Третий этап связывают с именами Платона (428–348) и Аристотеля (384–322). Обозначим основные черты научной программы Платона. Для него натурфилософские воззрения являются объектом критики. Ведь науки о природе обращены к тому, что возникает и уничтожается, поэтому они не могут быть знанием достоверным; он оценивает эти области знания лишь как «правдоподобные мифы». В конце жизни Платон попытался изложить свою космогонию и физику в диалоге «Тимей». Для него наукой являются только математические науки. Платон продолжает пифагорейскую традицию, существенно трансформируя ее. Для него числа и математические соотношения – это лишь способ постижения сущностей, а не сами сущности, соответственно, математика – средство для возвышения души. А вот идеи Блага, Добра, Красоты носят философский смысл и поэтому могут быть постигнуты только философией. Он выстраивает целую иерархию математических наук – арифметика, геометрия, стереометрия, астрономия, музыка, диалектика венчает всю совокупность наук. Платон разделяет знания на теоретические («чистые») и прикладные, связанные с теми или иными сферами человеческой жизнедеятельности. Соответственно, первые относятся к науке, а вторые – нет. Он различает арифметику как теоретическую науку о самих числах и как искусство счета, астрономию как науку о гармонии вращения небесных тел и как астрономические наблюдения, помогающие в земледелии, судовождении и пр. Таким образом, научная программа Платона – это математизированная наука.

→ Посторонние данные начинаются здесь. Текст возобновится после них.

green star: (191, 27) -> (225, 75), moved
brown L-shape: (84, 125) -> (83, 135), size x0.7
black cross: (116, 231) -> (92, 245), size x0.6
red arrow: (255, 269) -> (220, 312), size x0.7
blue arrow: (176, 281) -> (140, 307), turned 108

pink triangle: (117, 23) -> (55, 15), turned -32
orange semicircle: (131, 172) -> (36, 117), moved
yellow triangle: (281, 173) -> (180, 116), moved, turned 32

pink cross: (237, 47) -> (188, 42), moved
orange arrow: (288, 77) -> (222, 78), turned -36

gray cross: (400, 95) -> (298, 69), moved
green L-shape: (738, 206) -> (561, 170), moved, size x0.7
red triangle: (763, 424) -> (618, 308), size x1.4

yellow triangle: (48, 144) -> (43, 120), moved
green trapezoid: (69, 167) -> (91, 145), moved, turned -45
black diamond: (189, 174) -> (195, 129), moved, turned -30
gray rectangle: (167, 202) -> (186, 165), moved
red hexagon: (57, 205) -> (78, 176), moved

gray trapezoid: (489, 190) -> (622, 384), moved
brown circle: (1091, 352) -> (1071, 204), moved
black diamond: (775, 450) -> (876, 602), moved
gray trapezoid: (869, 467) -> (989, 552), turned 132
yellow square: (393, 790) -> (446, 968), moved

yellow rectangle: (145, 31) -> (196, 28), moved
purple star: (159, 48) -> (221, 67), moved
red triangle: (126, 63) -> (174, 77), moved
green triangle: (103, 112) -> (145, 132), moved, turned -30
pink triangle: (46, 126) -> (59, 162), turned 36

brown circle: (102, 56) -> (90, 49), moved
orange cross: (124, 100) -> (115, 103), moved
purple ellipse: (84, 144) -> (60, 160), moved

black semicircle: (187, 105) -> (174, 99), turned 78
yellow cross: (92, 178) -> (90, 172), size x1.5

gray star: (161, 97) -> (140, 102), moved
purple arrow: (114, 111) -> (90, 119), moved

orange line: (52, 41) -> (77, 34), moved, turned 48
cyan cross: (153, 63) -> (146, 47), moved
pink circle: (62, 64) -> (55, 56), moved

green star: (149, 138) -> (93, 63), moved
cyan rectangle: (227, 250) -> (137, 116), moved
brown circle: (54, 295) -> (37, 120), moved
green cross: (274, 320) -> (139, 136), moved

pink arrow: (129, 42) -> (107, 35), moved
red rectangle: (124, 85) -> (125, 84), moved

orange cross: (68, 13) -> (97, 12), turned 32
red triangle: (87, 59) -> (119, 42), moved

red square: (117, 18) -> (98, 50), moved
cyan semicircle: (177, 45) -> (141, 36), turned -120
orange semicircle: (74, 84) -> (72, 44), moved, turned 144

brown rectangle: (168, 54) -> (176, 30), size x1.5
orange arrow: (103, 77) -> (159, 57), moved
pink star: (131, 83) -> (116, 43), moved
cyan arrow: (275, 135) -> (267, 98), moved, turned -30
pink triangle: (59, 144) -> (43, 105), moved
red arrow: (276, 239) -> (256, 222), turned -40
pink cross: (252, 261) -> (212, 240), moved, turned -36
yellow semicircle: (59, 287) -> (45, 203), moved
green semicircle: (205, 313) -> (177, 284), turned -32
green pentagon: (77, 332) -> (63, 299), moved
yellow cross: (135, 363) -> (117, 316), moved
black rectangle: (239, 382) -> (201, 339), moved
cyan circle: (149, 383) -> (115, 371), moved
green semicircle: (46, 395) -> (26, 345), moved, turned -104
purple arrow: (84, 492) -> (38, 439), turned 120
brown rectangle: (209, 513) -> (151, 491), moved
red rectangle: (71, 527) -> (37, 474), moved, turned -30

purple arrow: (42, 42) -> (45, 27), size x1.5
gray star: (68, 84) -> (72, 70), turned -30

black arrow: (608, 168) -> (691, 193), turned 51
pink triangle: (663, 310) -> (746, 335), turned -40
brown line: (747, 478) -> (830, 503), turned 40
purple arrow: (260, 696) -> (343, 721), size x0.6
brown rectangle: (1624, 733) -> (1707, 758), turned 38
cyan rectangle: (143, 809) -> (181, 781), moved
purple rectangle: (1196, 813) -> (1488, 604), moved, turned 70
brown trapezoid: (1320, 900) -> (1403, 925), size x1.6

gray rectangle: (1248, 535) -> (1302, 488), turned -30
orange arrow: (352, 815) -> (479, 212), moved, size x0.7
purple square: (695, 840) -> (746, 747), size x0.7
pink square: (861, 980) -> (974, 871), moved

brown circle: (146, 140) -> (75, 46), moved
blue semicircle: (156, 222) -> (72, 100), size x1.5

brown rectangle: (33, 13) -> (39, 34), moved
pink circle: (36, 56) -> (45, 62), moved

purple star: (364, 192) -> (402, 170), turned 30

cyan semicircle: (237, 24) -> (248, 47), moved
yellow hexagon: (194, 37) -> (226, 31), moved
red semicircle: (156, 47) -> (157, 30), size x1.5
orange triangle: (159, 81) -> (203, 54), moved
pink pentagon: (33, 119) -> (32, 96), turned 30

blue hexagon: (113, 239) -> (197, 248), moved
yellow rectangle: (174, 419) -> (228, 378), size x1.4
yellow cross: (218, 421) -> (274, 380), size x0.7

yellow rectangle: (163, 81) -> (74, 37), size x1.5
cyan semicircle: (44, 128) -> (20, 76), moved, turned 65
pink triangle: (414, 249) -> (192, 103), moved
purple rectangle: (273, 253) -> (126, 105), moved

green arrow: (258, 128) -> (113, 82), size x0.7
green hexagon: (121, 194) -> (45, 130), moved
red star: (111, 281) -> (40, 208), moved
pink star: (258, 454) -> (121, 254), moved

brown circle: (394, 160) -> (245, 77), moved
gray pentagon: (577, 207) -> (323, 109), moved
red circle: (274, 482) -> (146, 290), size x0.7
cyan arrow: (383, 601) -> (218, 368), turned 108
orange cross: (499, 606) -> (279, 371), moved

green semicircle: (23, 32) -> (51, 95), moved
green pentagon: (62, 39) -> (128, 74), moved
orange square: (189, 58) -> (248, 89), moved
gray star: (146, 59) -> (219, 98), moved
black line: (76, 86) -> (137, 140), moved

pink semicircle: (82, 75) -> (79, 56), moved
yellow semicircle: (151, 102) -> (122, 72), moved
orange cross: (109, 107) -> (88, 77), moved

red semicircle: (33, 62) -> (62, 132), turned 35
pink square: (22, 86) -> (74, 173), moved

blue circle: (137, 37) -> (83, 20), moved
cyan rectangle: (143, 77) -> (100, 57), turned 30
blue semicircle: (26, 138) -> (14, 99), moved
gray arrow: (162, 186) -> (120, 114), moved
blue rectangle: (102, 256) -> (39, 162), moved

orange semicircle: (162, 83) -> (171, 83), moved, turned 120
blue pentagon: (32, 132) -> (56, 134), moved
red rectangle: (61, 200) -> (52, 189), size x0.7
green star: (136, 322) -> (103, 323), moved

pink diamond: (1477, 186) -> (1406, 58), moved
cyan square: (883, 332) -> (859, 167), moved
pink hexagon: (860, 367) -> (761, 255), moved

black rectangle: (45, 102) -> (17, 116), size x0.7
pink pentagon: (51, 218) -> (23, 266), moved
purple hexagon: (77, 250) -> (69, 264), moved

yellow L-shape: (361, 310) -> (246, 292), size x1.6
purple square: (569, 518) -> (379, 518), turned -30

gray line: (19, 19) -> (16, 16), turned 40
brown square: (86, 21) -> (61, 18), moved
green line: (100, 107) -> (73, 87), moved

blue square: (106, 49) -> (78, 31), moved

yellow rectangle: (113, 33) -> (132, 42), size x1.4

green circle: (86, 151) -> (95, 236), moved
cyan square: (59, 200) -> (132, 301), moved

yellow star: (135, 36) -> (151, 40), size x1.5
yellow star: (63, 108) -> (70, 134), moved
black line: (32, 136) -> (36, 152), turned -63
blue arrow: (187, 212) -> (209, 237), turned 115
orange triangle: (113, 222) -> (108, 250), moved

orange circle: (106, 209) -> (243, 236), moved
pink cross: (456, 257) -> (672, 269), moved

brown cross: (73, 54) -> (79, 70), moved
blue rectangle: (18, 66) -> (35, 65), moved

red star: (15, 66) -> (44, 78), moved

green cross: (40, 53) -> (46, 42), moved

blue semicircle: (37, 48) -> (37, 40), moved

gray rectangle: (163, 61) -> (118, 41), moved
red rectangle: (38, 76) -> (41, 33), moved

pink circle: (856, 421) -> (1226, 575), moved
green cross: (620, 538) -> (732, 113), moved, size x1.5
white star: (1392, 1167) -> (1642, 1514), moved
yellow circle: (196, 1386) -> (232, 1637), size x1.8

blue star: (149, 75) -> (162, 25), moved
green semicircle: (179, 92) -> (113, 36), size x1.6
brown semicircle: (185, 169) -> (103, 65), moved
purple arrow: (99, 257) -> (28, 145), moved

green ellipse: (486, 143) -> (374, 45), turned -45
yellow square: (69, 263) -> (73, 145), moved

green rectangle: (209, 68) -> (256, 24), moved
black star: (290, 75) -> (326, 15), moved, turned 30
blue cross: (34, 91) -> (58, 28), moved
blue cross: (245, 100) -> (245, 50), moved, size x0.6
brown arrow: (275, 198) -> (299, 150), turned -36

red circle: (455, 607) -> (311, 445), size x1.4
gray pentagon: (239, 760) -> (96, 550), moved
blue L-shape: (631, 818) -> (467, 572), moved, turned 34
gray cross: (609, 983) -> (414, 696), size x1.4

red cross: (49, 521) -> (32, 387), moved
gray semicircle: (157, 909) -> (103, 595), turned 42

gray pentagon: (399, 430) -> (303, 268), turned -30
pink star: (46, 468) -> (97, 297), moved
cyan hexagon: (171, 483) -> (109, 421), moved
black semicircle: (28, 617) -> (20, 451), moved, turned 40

Рассмотрим отличительные черты научной программы Аристотеля. Во-первых, он возвращается к исследованию природы. Под природой он понимает сущность вещей. Для него живые существа, неорганические вещи и стихии, а также небесные светила – это также роды сущности. В таком случае науки о природе – это и астрономия, и космогония (трактат «О небе»), и физика («Физика»), и биология (четыре больших и одиннадцать малых биологических трактатов). Во-вторых, Аристотель считал, что относительно вещей изменчивых и движущихся тоже может быть создана достоверная наука: ведь природа и есть то, что движется; чтобы понять природу, надо понять движение. Аристотелевская физика была одновременно и астрономией. Различая естественное и насильственное движение, к естественному он относил движение по прямой линии; в мире небесных тел естественным движением является равномерное круговое движение. Земля для него является центром космоса. Он вводит понятие «перводвигателя» (Бога), который неподвижен, но является источником движения «первого неба». Аристотель вводит принцип непрерывности движения, поскольку без него невозможно обосновать вечность космоса – наличие хотя бы одной прерывности в движении означает допущение возникновения (а вместе с ним и гибели) Вселенной. Принцип непрерывности движения противостоит идее атомизма. В-третьих, Аристотель признает сверхчувственный (божественный) род сущности, который и является перводвигателем, первопричиной и первосущностью всего происходящего. Этот род сущности изучается первой философией или теологией. Предметом математики никакой род сущностей не является, поэтому математика по своему онтологическому статусу ниже, чем физика и теология. Аристотель является также основоположником формальной логики, а, кроме того, риторики, поэтики, этики, политологии, экономики и мн. др. Аристотеля называют первым ученым, т. к. он многое сделал для так называемого описательного естествознания – собрал колоссальный материал (описал 495 видов различных животных) и нашел понятийно-категориальные средства для его систематизации.

Четвертый этап – эллинистическая наука (от конца IV в. по II–I вв. до н. э.). Эллинизм нес в себе дух космополитизма: теоретико-созерцательная установка древних греков претерпела трансформации под воздействием восточных влияний, носящих мифо-религиозный и одновременно практически ориентированный характер. Стал распадаться синтез науки и философии; науки начинают ориентироваться на практику.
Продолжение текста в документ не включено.